この素晴らしい王女様に自由を 作:はるみゃ
雲一つない、晴れやかな青空の下。
「えいっ」
俺は現在進行形で『聖剣なんとかカリバー』でアクセルの町までの道中でも何度か合間見えた巨大カエル――通称ジャイアントトートを斬り飛ばしていた。
ソードマスターになったこともあり、『聖剣なんとかカリバー』を装備した私とカエルとの力の差は以前と比べて更に開いていて。

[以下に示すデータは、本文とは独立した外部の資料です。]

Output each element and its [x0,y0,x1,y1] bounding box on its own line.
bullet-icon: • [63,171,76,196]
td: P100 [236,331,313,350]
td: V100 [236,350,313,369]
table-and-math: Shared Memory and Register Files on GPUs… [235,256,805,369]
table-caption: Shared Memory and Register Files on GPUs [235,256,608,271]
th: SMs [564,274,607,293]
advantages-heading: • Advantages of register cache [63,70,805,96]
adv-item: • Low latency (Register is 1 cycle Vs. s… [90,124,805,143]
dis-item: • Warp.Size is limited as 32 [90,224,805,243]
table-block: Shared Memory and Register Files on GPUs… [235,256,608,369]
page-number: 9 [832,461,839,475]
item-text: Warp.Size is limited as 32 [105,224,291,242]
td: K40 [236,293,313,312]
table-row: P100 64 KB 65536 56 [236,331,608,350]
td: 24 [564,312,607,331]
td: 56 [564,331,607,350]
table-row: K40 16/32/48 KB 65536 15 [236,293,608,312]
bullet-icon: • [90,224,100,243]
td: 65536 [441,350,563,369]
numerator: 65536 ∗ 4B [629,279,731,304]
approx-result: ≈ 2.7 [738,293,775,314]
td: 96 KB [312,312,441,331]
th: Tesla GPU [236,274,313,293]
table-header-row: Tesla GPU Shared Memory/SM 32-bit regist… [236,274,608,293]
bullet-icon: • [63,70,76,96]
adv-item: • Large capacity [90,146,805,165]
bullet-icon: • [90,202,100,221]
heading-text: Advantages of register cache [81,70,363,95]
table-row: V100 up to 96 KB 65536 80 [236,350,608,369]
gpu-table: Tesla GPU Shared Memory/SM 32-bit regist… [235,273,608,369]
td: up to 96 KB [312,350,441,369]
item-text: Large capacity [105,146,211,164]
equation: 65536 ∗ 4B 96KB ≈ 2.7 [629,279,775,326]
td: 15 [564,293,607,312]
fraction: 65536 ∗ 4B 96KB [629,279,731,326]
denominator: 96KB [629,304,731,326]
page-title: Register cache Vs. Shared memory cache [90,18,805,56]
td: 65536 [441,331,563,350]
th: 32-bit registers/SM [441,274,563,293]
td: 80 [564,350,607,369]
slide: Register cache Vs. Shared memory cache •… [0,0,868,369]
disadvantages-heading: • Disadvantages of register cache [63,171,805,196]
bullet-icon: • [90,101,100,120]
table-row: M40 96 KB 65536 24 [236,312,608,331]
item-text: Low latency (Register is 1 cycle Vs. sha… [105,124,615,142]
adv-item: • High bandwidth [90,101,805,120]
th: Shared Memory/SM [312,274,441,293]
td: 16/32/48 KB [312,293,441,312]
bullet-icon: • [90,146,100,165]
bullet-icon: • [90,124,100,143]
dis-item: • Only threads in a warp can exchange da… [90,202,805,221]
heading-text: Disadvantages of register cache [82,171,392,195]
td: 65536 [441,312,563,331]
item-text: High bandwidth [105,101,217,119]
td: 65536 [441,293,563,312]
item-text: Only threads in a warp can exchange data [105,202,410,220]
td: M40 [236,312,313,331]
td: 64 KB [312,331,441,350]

カエル討伐はもはや剣を振るだけの作業と化している現状。
こうも力の差が激しいと弱いもの虐めしているみたいで罪悪感が沸いてくる。
――いやね、本当はもっと強いモンスターと戦おうと思ったんだよ。
――だけど、さすが駆け出し冒険者の町。討伐系クエストが異様に少なくてね。
――初心者殺しとかグリフォンとかマンティコアとか強そうな名前のモンスターの討伐か
――いくらハイスペックボディとはいえ私は初心者冒険者。しかも初めてクエスト。
いきなり高難易度クエストに挑む無茶はしたくなかったんだ。
――だから私は悪くない……
必死に言い訳を心の中で並べつつ、地中からのそのそと這い上がってきた蛙を斬り飛ばす。
十匹目の蛙が地に沈んだ。
請けたクエストはカエル十匹の討伐。
これにてクエストは完了した。
これ以上倒さなくてもいい。
そう考えると自然と安堵の息が漏れる。
もうカエル退治はこりごりだ。
今もなお、相変わらずのペースで地中からカエルが這い出てきているが無視して。
私はアクセルの町へと帰還した。
◇
「ええっ!? もうクエスト完了したんですか!?」
ギルドに戻った私は、受付のお姉さんに冒険者カードを見せ、クエスト完了の報告をすると、とても驚かれた。
何でも私が請けたクエストは初心者冒険者にはかなり厳しめの内容だったため五日以内に達成できればよかったらしい。
確かに厳しかったな、主に精神的にだが。
私がそんなことを考えているうちに、冷静さを取り戻したのか、お姉さんはコホンと軽く咳払い。先程は失礼しました、と謝罪を入れてから、言葉を続けた。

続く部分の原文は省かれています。